» **YOUR GOAL**
Each line containing the string "outBuffer" should be copied out of the entries.
*** DATASET RECORDS ***
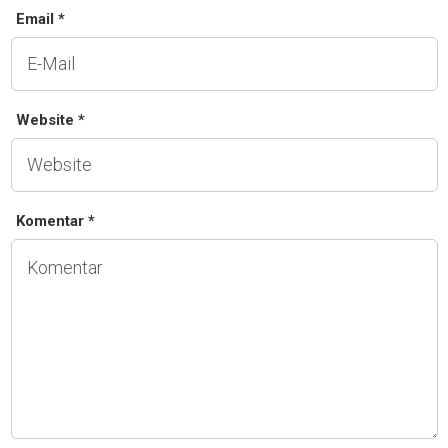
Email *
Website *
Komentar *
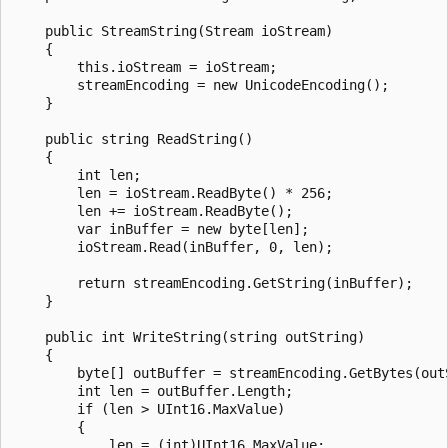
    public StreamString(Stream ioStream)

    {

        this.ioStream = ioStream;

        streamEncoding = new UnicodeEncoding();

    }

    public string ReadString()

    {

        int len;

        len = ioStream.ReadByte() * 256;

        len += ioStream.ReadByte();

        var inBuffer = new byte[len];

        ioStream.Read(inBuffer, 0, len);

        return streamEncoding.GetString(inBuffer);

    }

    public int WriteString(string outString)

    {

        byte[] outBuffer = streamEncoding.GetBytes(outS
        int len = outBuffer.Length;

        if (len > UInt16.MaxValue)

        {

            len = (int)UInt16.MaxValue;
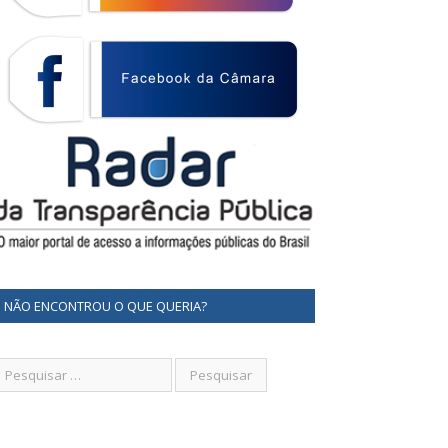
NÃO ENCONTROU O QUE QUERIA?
*** End of DATASET RECORDS ***
» **RESPONSE AREA**
        byte[] outBuffer = streamEncoding.GetBytes(outS
        int len = outBuffer.Length;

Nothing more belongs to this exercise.